A good place to start is with the Andean festival of Pukllay. Pukllay is held in the Andes in February over a period of eight days. After the Spanish arrived the festival was incorporated into the Catholic celebration of Carnival but it still contains strong connections to its pre-conquest roots. Pukllay is a time of singing and dancing, ‘Women dance with bundles of maize, grain, and fruit in their shawls. Young mothers bundle in their infants as well, who bounce wide-eyed above the maternal twirling and stamping. Sometimes, women and men form two choirs to sing back and forth’ (Allen, page 155). The festival is also a time of ‘whipping dances’, teasing, and love making, a time when the people are released from their traditional restraints and can do and express what cannot be done or expressed at other times. Pukllay also used to be the time of ritual battles (‘Yawar Mayu’–river of blood) between neighboring communities.

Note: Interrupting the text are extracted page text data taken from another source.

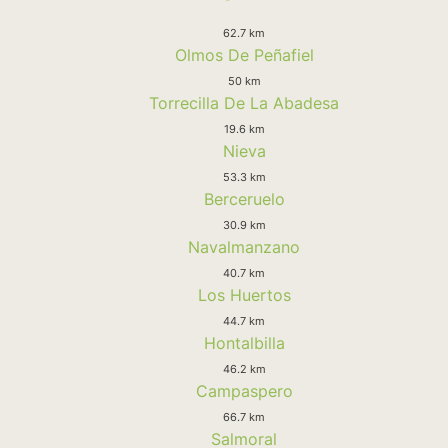
62.7 km
Olmos De Peñafiel
50 km
Torrecilla De La Abadesa
19.6 km
Nieva
53.3 km
Berceruelo
30.9 km
Navalmanzano
40.7 km
Los Huertos
44.7 km
Hontalbilla
46.2 km
Campaspero
66.7 km
Salmoral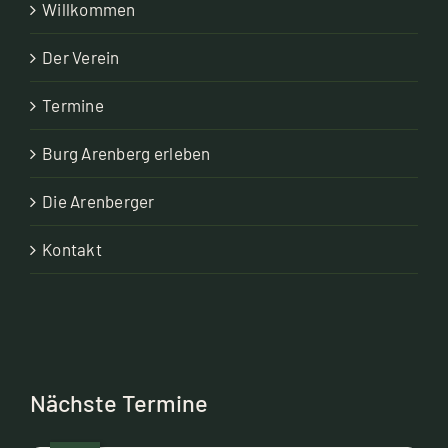
Willkommen
Der Verein
Termine
Burg Arenberg erleben
Die Arenberger
Kontakt
Nächste Termine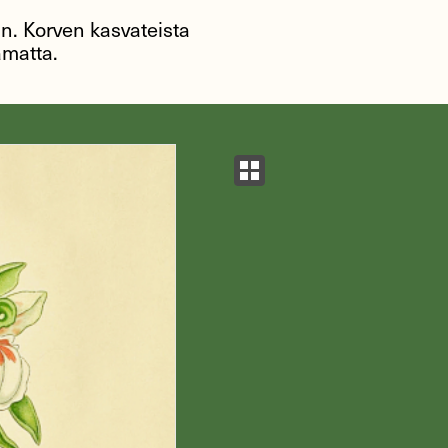
kin. Korven kasvateista
amatta.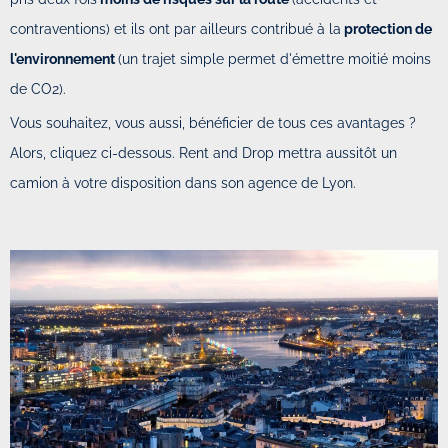
contraventions) et ils ont par ailleurs contribué à la
protection de
l'environnement
(un trajet simple permet d'émettre moitié moins
de CO2).
Vous souhaitez, vous aussi, bénéficier de tous ces avantages ?
Alors, cliquez ci-dessous. Rent and Drop mettra aussitôt un
camion à votre disposition dans son agence de Lyon.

The ritual battles of Pukllay were outlawed by the conquering Spanish but continued in the more remote regions of the Andes up until recent times (within the living memory of Andeans interviewed by Catherine Allen). The battles were held at the boundaries between communities. The men from the two communities would fight each other while the women would sing songs encouraging their men to be brave and to not fear the river of blood. The battle could take various forms; the two sides might throw hard, unripe, fruit at each other, or they might form opposing lines and strike each other with their warak’a (slings) or with staffs. It was important that some blood be spilled during the encounter as an offering to the Pachamama (the great Being who is the mother earth) and to the Apus (the Beings who are the majestic mountain peaks) and to the various Sacred Sites. If a man died during the fight (an uncommon event but not unheard of) his body was buried there as further offering to the sacred Beings.
What is amazing to me about these fights is the way they embodied an appreciation of the complementarity of opposites. The men engaged in these ceremonial conflicts bravely, facing the possibility of injury or even death, while being cheered on by the women, yet the fights were held for the betterment of the larger Andean community that encompassed both sides of the fight. The blood that was spilled as an offering to the Pachamama was for the fertility of the fields in both communities, it was in this way a communal effort, a conflict to benefit both sides, which from a Western perspective is a rather mind-boggling concept. “Blood had to flow” an Andean man told Bolin as he was recounting his participation is such battles, “Pachamama needs a few drops of blood and we all come together to provide this offering. So we meet as opponents and end in solidarity” (Bolin, pg 95).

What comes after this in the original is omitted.